A bulge may not technically be a hernia, but it’s still important to repair it.

“It’s not just that it doesn’t look good—it doesn’t feel good. That bulge is symptomatic. Patients don’t have support, they can have pain, discomfort, it’s an issue,” Dr. Israeli said.

Even if it’s asymptomatic, a bulge should still be addressed, as all patients have some degree of fascial attenuation or weakness. “If you wait long enough and give it more time, weakness and thinning will get worse until it breaks,” Dr. DeNoto said.

Drs. Israeli and DeNoto’s Extended Mesh Repair technique involves separating components of the abdominal wall to identify and correct the precise points of weakness.

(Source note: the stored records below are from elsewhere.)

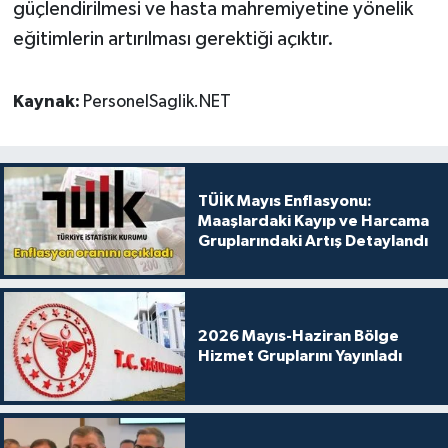
güçlendirilmesi ve hasta mahremiyetine yönelik
eğitimlerin artırılması gerektiği açıktır.
Kaynak:
PersonelSaglik.NET
TÜİK Mayıs Enflasyonu:
Maaşlardaki Kayıp ve Harcama
Gruplarındaki Artış Detaylandı
2026 Mayıs-Haziran Bölge
Hizmet Gruplarını Yayınladı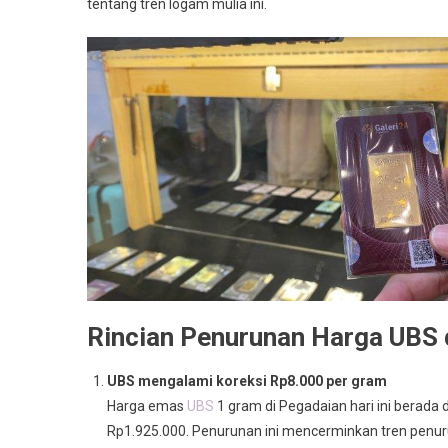
tentang tren logam mulia ini.
Rincian Penurunan Harga UBS d
UBS mengalami koreksi Rp8.000 per gram
Harga emas
UBS
1 gram di Pegadaian hari ini berada
Rp1.925.000.
Penurunan ini mencerminkan tren penuru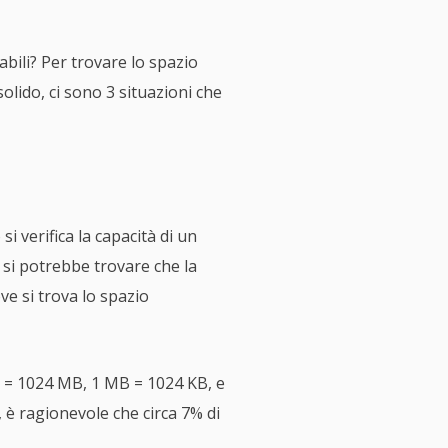
abili? Per trovare lo spazio
lido, ci sono 3 situazioni che
i verifica la capacità di un
 si potrebbe trovare che la
ve si trova lo spazio
GB = 1024 MB, 1 MB = 1024 KB, e
, è ragionevole che circa 7% di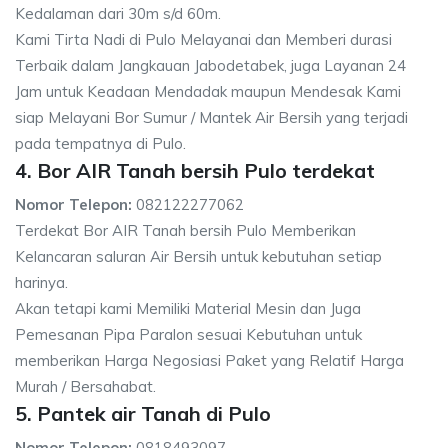
Kedalaman dari 30m s/d 60m.
Kami Tirta Nadi di Pulo Melayanai dan Memberi durasi
Terbaik dalam Jangkauan Jabodetabek, juga Layanan 24
Jam untuk Keadaan Mendadak maupun Mendesak Kami
siap Melayani Bor Sumur / Mantek Air Bersih yang terjadi
pada tempatnya di Pulo.
4. Bor AIR Tanah bersih Pulo terdekat
Nomor Telepon:
082122277062
Terdekat Bor AIR Tanah bersih Pulo Memberikan
Kelancaran saluran Air Bersih untuk kebutuhan setiap
harinya.
Akan tetapi kami Memiliki Material Mesin dan Juga
Pemesanan Pipa Paralon sesuai Kebutuhan untuk
memberikan Harga Negosiasi Paket yang Relatif Harga
Murah / Bersahabat.
5. Pantek air Tanah di Pulo
Nomor Telepon:
0818493097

“In order to tell what’s going on, you actually have to open up, release the external oblique muscle lateral to where the rectus muscle was, to the side of where the rectus is, and as soon as you open up that external oblique, it’s opening up a book. You can see the other layers of muscles underneath, and you can make a diagnosis of exactly where the weakness is, and that’s what you need to repair,” Dr. Israeli explained.

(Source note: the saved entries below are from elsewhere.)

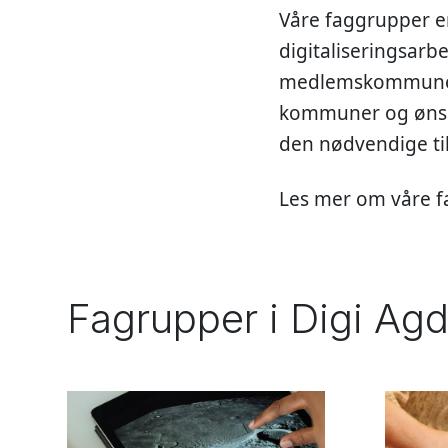
Våre faggrupper er
digitaliseringsarbe
medlemskommuner ti
kommuner og ønsker
den nødvendige ti
Les mer om våre fa
Fagrupper i Digi Agd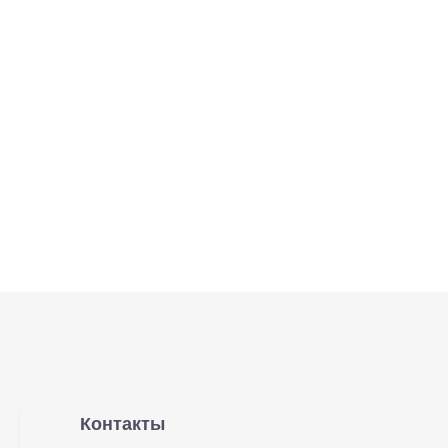
Контакты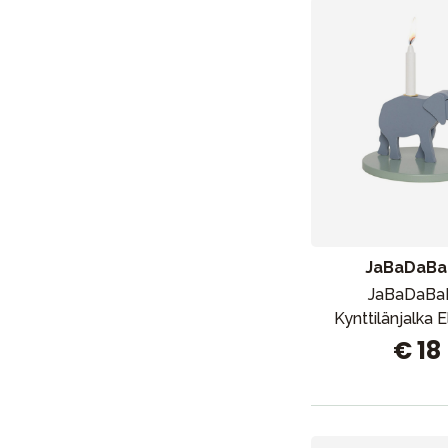
Lapsi & vauva
Lelut ja pelit
Aurinko ja uinti
JaBaDaB
JaBaDaBa
Kynttilänjalka E
€ 18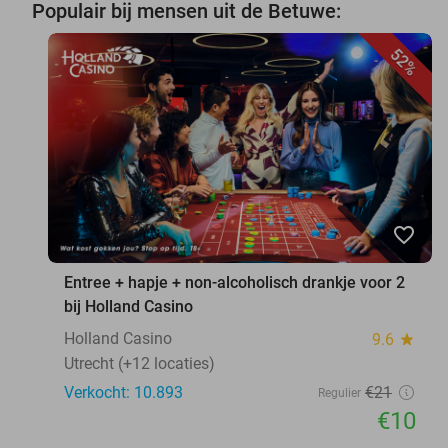
Populair bij mensen uit de Betuwe:
52%
favorite_border
Entree + hapje + non-alcoholisch drankje voor 2
bij Holland Casino
Holland Casino
9.6
star
Utrecht (+12 locaties)
Verkocht: 10.893
€21
Regulier
€10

Dr. DeNoto continued, “Once we open up that external oblique, there should be two layers of muscle underneath that. What we’ll see is the peritoneum and the bulging just pops right out. [The muscles] retracted to the sides, and that’s part of the bulge, that’s part of the weakness. We need to find that edge of the two retracted muscles and bring it back and suture it to where it should be more medially.”

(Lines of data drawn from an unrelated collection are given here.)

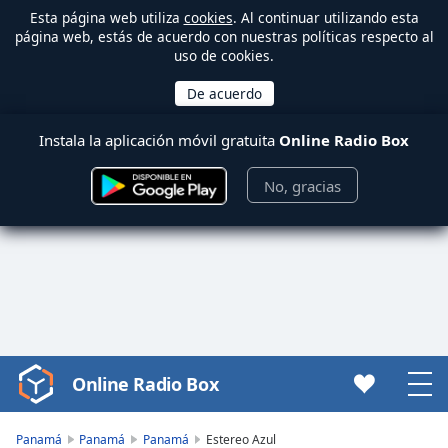
Esta página web utiliza
cookies
. Al continuar utilizando esta
página web, estás de acuerdo con nuestras políticas respecto al
uso de cookies.
Instala la aplicación móvil gratuita
Online Radio Box
No, gracias
Online Radio Box
Video
Player
is
Panamá
Panamá
Panamá
Estereo Azul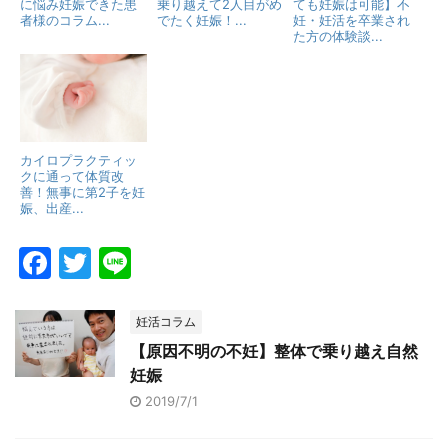
に悩み妊娠できた患
乗り越えて2人目がめ
ても妊娠は可能】不
者様のコラム...
でたく妊娠！...
妊・妊活を卒業され
た方の体験談...
カイロプラクティッ
クに通って体質改
善！無事に第2子を妊
娠、出産...
F
T
Li
a
w
n
c
itt
e
妊活コラム
e
er
【原因不明の不妊】整体で乗り越え自然
妊娠
b
2019/7/1
o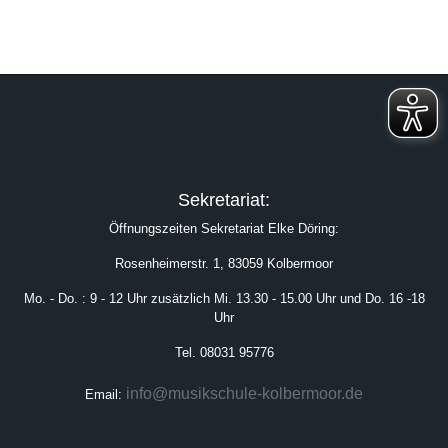
Sekretariat:
Öffnungszeiten Sekretariat Elke Döring:
Rosenheimerstr. 1, 83059 Kolbermoor
Mo. - Do. : 9 - 12 Uhr zusätzlich Mi. 13.30 - 15.00 Uhr und Do. 16 -18
Uhr
Tel. 08031 95776
info@musikschule-kolbermoor.de
Email: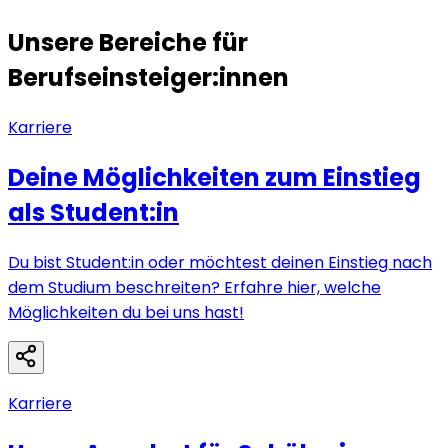
Unsere Bereiche für
Berufseinsteiger:innen
Karriere
Deine Möglichkeiten zum Einstieg
als Student:in
Du bist Student:in oder möchtest deinen Einstieg nach
dem Studium beschreiten? Erfahre hier, welche
Möglichkeiten du bei uns hast!
Karriere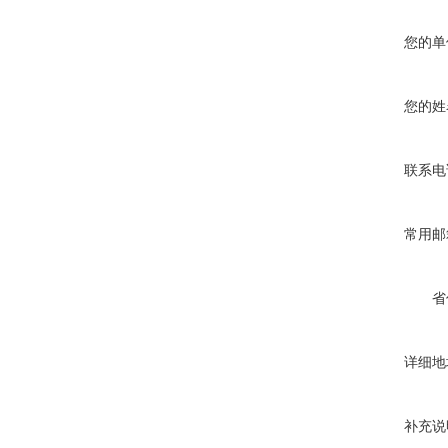
您的单
您的姓
联系电
常用邮
省
详细地
补充说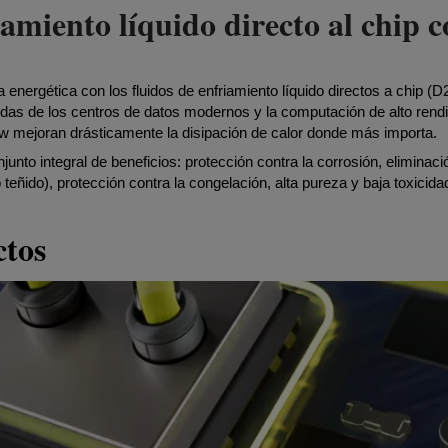
friamiento líquido directo al 
ia energética con los fluidos de enfriamiento líquido directos a chip (
as de los centros de datos modernos y la computación de alto rend
w mejoran drásticamente la disipación de calor donde más importa.
junto integral de beneficios: protección contra la corrosión, eliminaci
o teñido), protección contra la congelación, alta pureza y baja toxicida
ctos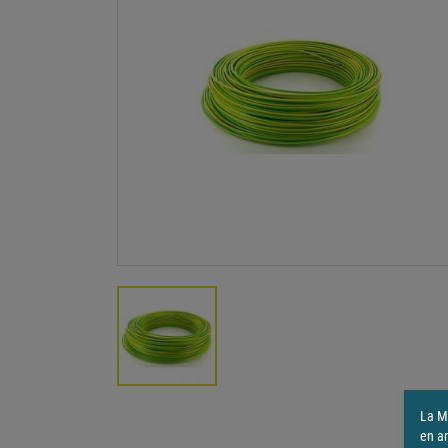
La Ma
en a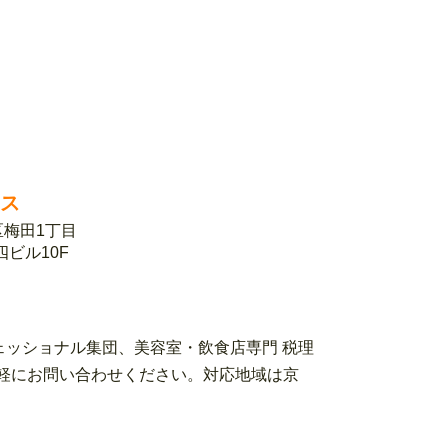
ィス
北区梅田1丁目
第四ビル10F
ェッショナル集団、美容室・飲食店専門 税理
ローまでお気軽にお問い合わせください。対応地域は京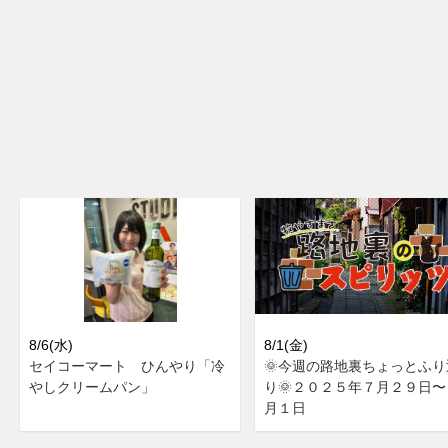
8/6(水)
8/1(金)
セイコーマート ひんやり「冷
🌞今週の路地裏ちょっとふり
やしクリームパン」
り🌞２０２５年７月２９日〜
月１日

After the doctors have identified the area of weakness, they plicate it, and repair it directly. Then, they place the extended mesh. Rather than placing the mesh across the whole abdomen, they secure it to the strongest structures of the abdominal wall, the external oblique muscles.

The mesh used in this type of hernia repair is extremely safe and effective.

“There’s a lot of talk about mesh. The mesh we use has never been recalled; it incorporates very well. The patients’ own collagen grows between the fibers of the mesh, and it’s very, very rare that we have any issues with the mesh itself,” DeNoto said.

The Extended Mesh Repair technique is less invasive and more effective than other approaches.

“This is a reliable approach, it provides a nice aesthetic correction of the contour deformity, and one of the keys is that this is extraperitoneal. A lot of the traditional approaches to hernia repair—especially these large, TRAM donor site hernias—the surgeon is going to go through the midline, instead of laterally, where the problem is,” Dr. Israeli explained.

He and Dr. DeNoto went on to say that while going through the midline can be effective, it can also come with risks, side effects, and recovery challenges that their technique avoids by never going into the abdominal cavity.

Drs. Israeli and DeNoto hope that more surgeons learn about their procedure.

The doctors have performed this procedure on over a hundred patients, most of whom were referred to them by surgeons in other parts of the country. They’ve also presented this work at medical conferences in an effort to show their colleagues that patients need not continue to live with abdominal bulges.

Dr. DeNoto said that the Director of the Hernia Repair Institute at Cleveland Clinic used to send his patients to physical therapy, as he believed there was no successful repair option for this type of hernia.

Dr. DeNoto’s presentation was eye-opening for him: “Now, he does our operation, and he’s very pleased with it. Patients should know there’s always something we can do to help them. Patients come to us after sometimes ten or fifteen years with their bulge being told by their surgeons ‘live with it, because it cannot be fixed.’ It can be fixed.”